Co. v. Wuerth, 122 Ohio St.3d 594, 2009-Ohio-3601, ¶ 15. This Court has recognized that “[c]laims arising out of an attorney’s representation, regardless of their phrasing or framing, constitute legal malpractice claims that are subject to the one-year statute of limitations set forth in R.C. 2305.11(A).” (Internal quotations and citations omitted.) Sandor at ¶ 10. In Zimmie v. Calfee, Halter and Griswold, 43 Ohio St.3d 54 (1989), the Supreme Court of Ohio established a two-part test to determine when the statute of limitations begins to run on a claim for legal malpractice, stating: Under R.C. 2305.11(A), an action for legal malpractice accrues and the statute of limitations begins to run when there is a cognizable event whereby the client discovers or should have discovered that his injury was related to his attorney’s act or non-act and the client is put on notice of a need to pursue his possible remedies against the attorney or when the attorney-client relationship for that particular transaction or undertaking terminates, whichever occurs later.
Zimmie at syllabus.
{¶8} In the present case, Cherry’s complaint listed claims for legal malpractice and breach of contract. The breach of contract claim arose directly out of Partlow’s legal representation. Both claims are subject to the one-year statute of limitations set forth in R.C.
2305.11.
{¶9} Cherry’s complaint admits that his and Partlow’s attorney-client relationship terminated on April 28, 2021. Taking the material allegations within his complaint as true, the statute of limitations for Cherry’s claims expired on April 27, 2022. Cherry’s May 10, 2022 complaint was not filed within the one-year statute of limitations. Accordingly, Partlow’s motion for judgment on the pleadings was properly granted. Cherry’s first assignment of error is without merit.
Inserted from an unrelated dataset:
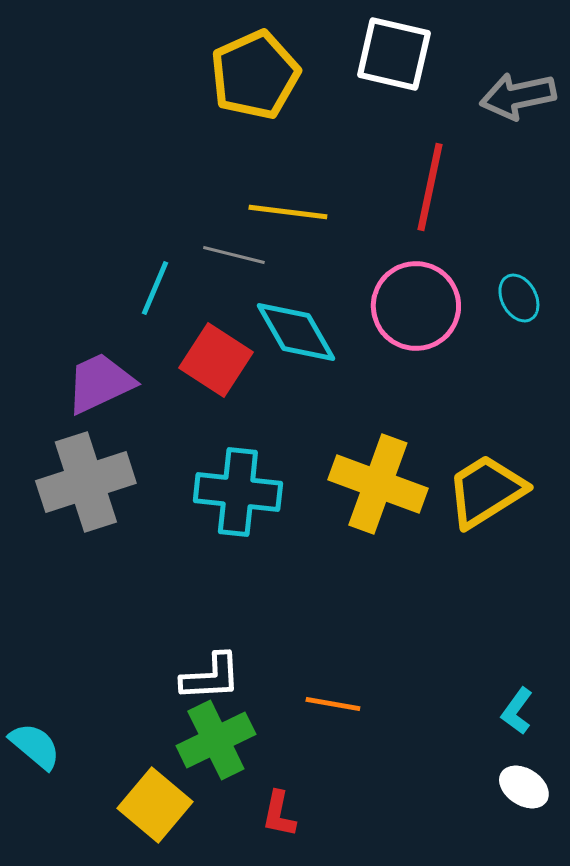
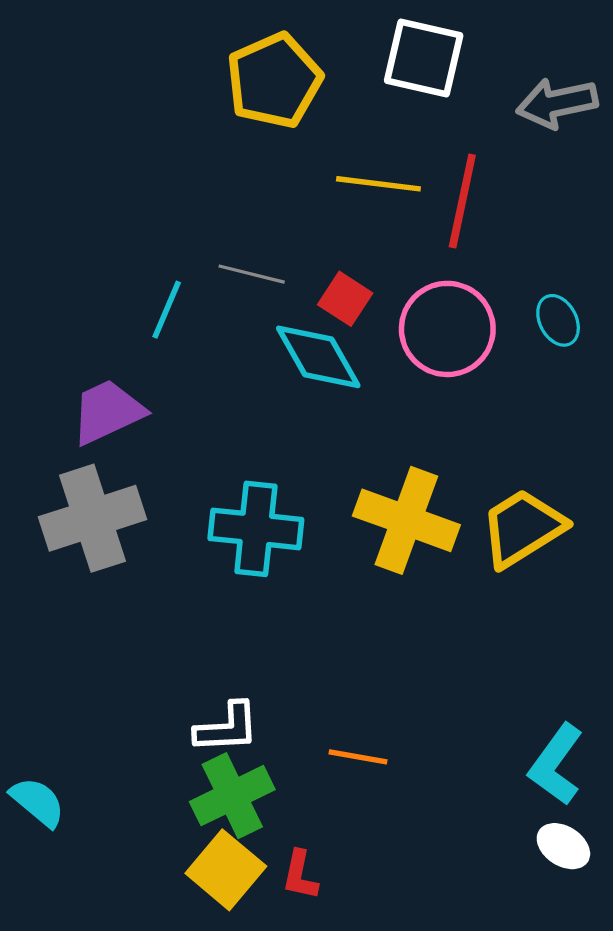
yellow line: (288, 212) -> (378, 184), moved
red square: (216, 360) -> (345, 299), moved, size x0.7
cyan L-shape: (517, 711) -> (556, 764), size x1.6
yellow square: (155, 805) -> (226, 870), moved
{¶10} Cherry next argues that the statute of limitations tolled because the Summit County Clerk of Courts caused his delay. Cherry is currently incarcerated and alleges that he gave his complaint to prison officials on April 5, 2022. He further alleges that the Summit County Clerk of Courts returned his complaint on April 27, 2022, because of Cherry’s failure to include a completed and notarized fee waiver form. As a result, Cherry’s complaint was not filed until May 10, 2022.
{¶11} There are no facts in the record to support Cherry’s assertion that the Clerk delayed his filing. Cherry’s complaint does not reference his alleged interaction with the Clerk. The record reflects that Cherry’s complaint was filed on May 10, 2022, not April 5, 2022, as Cherry alleges.
Furthermore, the record is devoid of any evidence of interaction between Cherry and the Clerk’s office prior to May 10, 2022. Cherry’s second assignment of error is without merit.
{¶12} Cherry’s assignments of error are overruled.
III.
{¶13} Cherry’s assignments of error are overruled. The judgment of the Summit County Court of Common Pleas is affirmed.
Judgment affirmed.
There were reasonable grounds for this appeal.
We order that a special mandate issue out of this Court, directing the Court of Common Pleas, County of Summit, State of Ohio, to carry this judgment into execution. A certified copy of this journal entry shall constitute the mandate, pursuant to App.R. 27.
Immediately upon the filing hereof, this document shall constitute the journal entry of judgment, and it shall be file stamped by the Clerk of the Court of Appeals at which time the period for review shall begin to run. App.R. 22(C). The Clerk of the Court of Appeals is instructed to mail a notice of entry of this judgment to the parties and to make a notation of the mailing in the docket, pursuant to App.R. 30.
Costs taxed to Appellant.
JILL FLAGG LANZINGER FOR THE COURT
SUTTON, P. J.
HENSAL, J.
CONCUR.
APPEARANCES: ELLIOTT J. CHERRY, pro se, Appellant.
MICHAEL A. PARTLOW, pro se, Appellee.